EXTRACTED ENTRIES
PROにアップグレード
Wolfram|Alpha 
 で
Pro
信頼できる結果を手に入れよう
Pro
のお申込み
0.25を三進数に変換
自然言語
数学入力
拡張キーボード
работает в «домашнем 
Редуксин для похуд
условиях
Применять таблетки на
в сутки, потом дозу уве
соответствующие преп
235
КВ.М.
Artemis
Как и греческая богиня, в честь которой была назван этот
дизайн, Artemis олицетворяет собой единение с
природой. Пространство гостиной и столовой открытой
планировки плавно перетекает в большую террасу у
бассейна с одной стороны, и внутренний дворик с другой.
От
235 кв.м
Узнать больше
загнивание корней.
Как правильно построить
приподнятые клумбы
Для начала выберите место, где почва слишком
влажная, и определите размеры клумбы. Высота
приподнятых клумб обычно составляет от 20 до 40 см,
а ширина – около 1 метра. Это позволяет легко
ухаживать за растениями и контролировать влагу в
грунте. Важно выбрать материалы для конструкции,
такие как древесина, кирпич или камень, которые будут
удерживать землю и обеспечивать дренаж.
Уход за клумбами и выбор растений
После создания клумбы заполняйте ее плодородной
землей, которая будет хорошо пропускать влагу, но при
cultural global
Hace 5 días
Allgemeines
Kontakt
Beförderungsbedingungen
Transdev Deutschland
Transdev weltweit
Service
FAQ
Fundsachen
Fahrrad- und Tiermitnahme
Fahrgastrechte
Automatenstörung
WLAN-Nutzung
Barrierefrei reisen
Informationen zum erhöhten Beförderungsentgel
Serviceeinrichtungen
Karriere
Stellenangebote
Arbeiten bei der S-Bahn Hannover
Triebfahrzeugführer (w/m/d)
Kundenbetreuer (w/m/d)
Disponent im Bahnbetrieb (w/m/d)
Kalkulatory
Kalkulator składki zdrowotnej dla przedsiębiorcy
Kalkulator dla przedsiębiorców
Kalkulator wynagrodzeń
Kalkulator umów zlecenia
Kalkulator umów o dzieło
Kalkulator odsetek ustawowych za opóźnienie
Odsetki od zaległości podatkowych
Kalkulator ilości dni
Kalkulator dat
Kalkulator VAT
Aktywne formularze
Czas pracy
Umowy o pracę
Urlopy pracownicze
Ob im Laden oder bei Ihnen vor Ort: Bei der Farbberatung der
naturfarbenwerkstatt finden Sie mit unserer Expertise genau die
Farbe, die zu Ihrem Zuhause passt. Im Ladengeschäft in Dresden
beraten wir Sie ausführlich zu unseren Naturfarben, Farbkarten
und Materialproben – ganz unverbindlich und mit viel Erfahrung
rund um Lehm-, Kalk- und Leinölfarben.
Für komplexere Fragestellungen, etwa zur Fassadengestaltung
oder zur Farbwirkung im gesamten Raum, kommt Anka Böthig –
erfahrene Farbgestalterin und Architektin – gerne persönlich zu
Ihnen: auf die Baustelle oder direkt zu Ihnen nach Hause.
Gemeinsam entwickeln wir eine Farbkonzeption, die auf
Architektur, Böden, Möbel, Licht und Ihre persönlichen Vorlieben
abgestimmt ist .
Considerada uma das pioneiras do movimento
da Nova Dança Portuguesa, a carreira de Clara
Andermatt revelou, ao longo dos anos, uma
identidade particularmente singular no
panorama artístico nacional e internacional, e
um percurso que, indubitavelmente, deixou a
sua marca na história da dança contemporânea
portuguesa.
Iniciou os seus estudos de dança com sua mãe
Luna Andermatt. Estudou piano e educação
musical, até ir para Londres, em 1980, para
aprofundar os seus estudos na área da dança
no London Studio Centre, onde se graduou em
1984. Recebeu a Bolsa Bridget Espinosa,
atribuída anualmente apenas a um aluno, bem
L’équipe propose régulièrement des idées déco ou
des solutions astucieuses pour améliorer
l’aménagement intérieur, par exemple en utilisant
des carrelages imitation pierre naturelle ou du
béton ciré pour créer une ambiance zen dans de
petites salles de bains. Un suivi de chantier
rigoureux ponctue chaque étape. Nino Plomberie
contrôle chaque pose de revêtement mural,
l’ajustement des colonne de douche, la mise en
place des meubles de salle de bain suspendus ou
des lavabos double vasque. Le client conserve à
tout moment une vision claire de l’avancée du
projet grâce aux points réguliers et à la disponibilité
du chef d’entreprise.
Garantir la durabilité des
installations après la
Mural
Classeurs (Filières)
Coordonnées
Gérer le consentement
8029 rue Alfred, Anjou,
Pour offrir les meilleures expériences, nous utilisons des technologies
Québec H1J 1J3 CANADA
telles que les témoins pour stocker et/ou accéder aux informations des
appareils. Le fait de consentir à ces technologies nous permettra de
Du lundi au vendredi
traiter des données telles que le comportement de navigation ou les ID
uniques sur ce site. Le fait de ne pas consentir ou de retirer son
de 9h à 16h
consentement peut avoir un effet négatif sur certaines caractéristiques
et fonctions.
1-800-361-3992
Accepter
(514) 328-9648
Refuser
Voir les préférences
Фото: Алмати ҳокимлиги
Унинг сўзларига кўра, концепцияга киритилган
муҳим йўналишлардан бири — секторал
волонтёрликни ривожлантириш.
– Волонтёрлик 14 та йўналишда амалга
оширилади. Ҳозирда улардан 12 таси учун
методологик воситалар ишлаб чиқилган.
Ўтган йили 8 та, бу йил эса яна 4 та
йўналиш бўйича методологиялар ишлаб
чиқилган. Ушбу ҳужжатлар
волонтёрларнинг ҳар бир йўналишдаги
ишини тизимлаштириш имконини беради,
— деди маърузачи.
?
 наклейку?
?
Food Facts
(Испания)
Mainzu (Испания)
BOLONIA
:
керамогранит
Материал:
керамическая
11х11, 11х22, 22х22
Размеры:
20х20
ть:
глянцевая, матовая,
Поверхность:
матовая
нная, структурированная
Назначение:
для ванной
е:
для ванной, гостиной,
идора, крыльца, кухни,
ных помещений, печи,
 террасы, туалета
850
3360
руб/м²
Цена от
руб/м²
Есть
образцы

REQUIREMENT
Please write the data above out again, exactly the same.

TASK RESULT
PROにアップグレード
Wolfram|Alpha 
 で
Pro
信頼できる結果を手に入れよう
Pro
のお申込み
0.25を三進数に変換
自然言語
数学入力
拡張キーボード
работает в «домашнем 
Редуксин для похуд
условиях
Применять таблетки на
в сутки, потом дозу уве
соответствующие преп
235
КВ.М.
Artemis
Как и греческая богиня, в честь которой была назван этот
дизайн, Artemis олицетворяет собой единение с
природой. Пространство гостиной и столовой открытой
планировки плавно перетекает в большую террасу у
бассейна с одной стороны, и внутренний дворик с другой.
От
235 кв.м
Узнать больше
загнивание корней.
Как правильно построить
приподнятые клумбы
Для начала выберите место, где почва слишком
влажная, и определите размеры клумбы. Высота
приподнятых клумб обычно составляет от 20 до 40 см,
а ширина – около 1 метра. Это позволяет легко
ухаживать за растениями и контролировать влагу в
грунте. Важно выбрать материалы для конструкции,
такие как древесина, кирпич или камень, которые будут
удерживать землю и обеспечивать дренаж.
Уход за клумбами и выбор растений
После создания клумбы заполняйте ее плодородной
землей, которая будет хорошо пропускать влагу, но при
cultural global
Hace 5 días
Allgemeines
Kontakt
Beförderungsbedingungen
Transdev Deutschland
Transdev weltweit
Service
FAQ
Fundsachen
Fahrrad- und Tiermitnahme
Fahrgastrechte
Automatenstörung
WLAN-Nutzung
Barrierefrei reisen
Informationen zum erhöhten Beförderungsentgel
Serviceeinrichtungen
Karriere
Stellenangebote
Arbeiten bei der S-Bahn Hannover
Triebfahrzeugführer (w/m/d)
Kundenbetreuer (w/m/d)
Disponent im Bahnbetrieb (w/m/d)
Kalkulatory
Kalkulator składki zdrowotnej dla przedsiębiorcy
Kalkulator dla przedsiębiorców
Kalkulator wynagrodzeń
Kalkulator umów zlecenia
Kalkulator umów o dzieło
Kalkulator odsetek ustawowych za opóźnienie
Odsetki od zaległości podatkowych
Kalkulator ilości dni
Kalkulator dat
Kalkulator VAT
Aktywne formularze
Czas pracy
Umowy o pracę
Urlopy pracownicze
Ob im Laden oder bei Ihnen vor Ort: Bei der Farbberatung der
naturfarbenwerkstatt finden Sie mit unserer Expertise genau die
Farbe, die zu Ihrem Zuhause passt. Im Ladengeschäft in Dresden
beraten wir Sie ausführlich zu unseren Naturfarben, Farbkarten
und Materialproben – ganz unverbindlich und mit viel Erfahrung
rund um Lehm-, Kalk- und Leinölfarben.
Für komplexere Fragestellungen, etwa zur Fassadengestaltung
oder zur Farbwirkung im gesamten Raum, kommt Anka Böthig –
erfahrene Farbgestalterin und Architektin – gerne persönlich zu
Ihnen: auf die Baustelle oder direkt zu Ihnen nach Hause.
Gemeinsam entwickeln wir eine Farbkonzeption, die auf
Architektur, Böden, Möbel, Licht und Ihre persönlichen Vorlieben
abgestimmt ist .
Considerada uma das pioneiras do movimento
da Nova Dança Portuguesa, a carreira de Clara
Andermatt revelou, ao longo dos anos, uma
identidade particularmente singular no
panorama artístico nacional e internacional, e
um percurso que, indubitavelmente, deixou a
sua marca na história da dança contemporânea
portuguesa.
Iniciou os seus estudos de dança com sua mãe
Luna Andermatt. Estudou piano e educação
musical, até ir para Londres, em 1980, para
aprofundar os seus estudos na área da dança
no London Studio Centre, onde se graduou em
1984. Recebeu a Bolsa Bridget Espinosa,
atribuída anualmente apenas a um aluno, bem
L’équipe propose régulièrement des idées déco ou
des solutions astucieuses pour améliorer
l’aménagement intérieur, par exemple en utilisant
des carrelages imitation pierre naturelle ou du
béton ciré pour créer une ambiance zen dans de
petites salles de bains. Un suivi de chantier
rigoureux ponctue chaque étape. Nino Plomberie
contrôle chaque pose de revêtement mural,
l’ajustement des colonne de douche, la mise en
place des meubles de salle de bain suspendus ou
des lavabos double vasque. Le client conserve à
tout moment une vision claire de l’avancée du
projet grâce aux points réguliers et à la disponibilité
du chef d’entreprise.
Garantir la durabilité des
installations après la
Mural
Classeurs (Filières)
Coordonnées
Gérer le consentement
8029 rue Alfred, Anjou,
Pour offrir les meilleures expériences, nous utilisons des technologies
Québec H1J 1J3 CANADA
telles que les témoins pour stocker et/ou accéder aux informations des
appareils. Le fait de consentir à ces technologies nous permettra de
Du lundi au vendredi
traiter des données telles que le comportement de navigation ou les ID
uniques sur ce site. Le fait de ne pas consentir ou de retirer son
de 9h à 16h
consentement peut avoir un effet négatif sur certaines caractéristiques
et fonctions.
1-800-361-3992
Accepter
(514) 328-9648
Refuser
Voir les préférences
Фото: Алмати ҳокимлиги
Унинг сўзларига кўра, концепцияга киритилган
муҳим йўналишлардан бири — секторал
волонтёрликни ривожлантириш.
– Волонтёрлик 14 та йўналишда амалга
оширилади. Ҳозирда улардан 12 таси учун
методологик воситалар ишлаб чиқилган.
Ўтган йили 8 та, бу йил эса яна 4 та
йўналиш бўйича методологиялар ишлаб
чиқилган. Ушбу ҳужжатлар
волонтёрларнинг ҳар бир йўналишдаги
ишини тизимлаштириш имконини беради,
— деди маърузачи.
?
 наклейку?
?
Food Facts
(Испания)
Mainzu (Испания)
BOLONIA
:
керамогранит
Материал:
керамическая
11х11, 11х22, 22х22
Размеры:
20х20
ть:
глянцевая, матовая,
Поверхность:
матовая
нная, структурированная
Назначение:
для ванной
е:
для ванной, гостиной,
идора, крыльца, кухни,
ных помещений, печи,
 террасы, туалета
850
3360
руб/м²
Цена от
руб/м²
Есть
образцы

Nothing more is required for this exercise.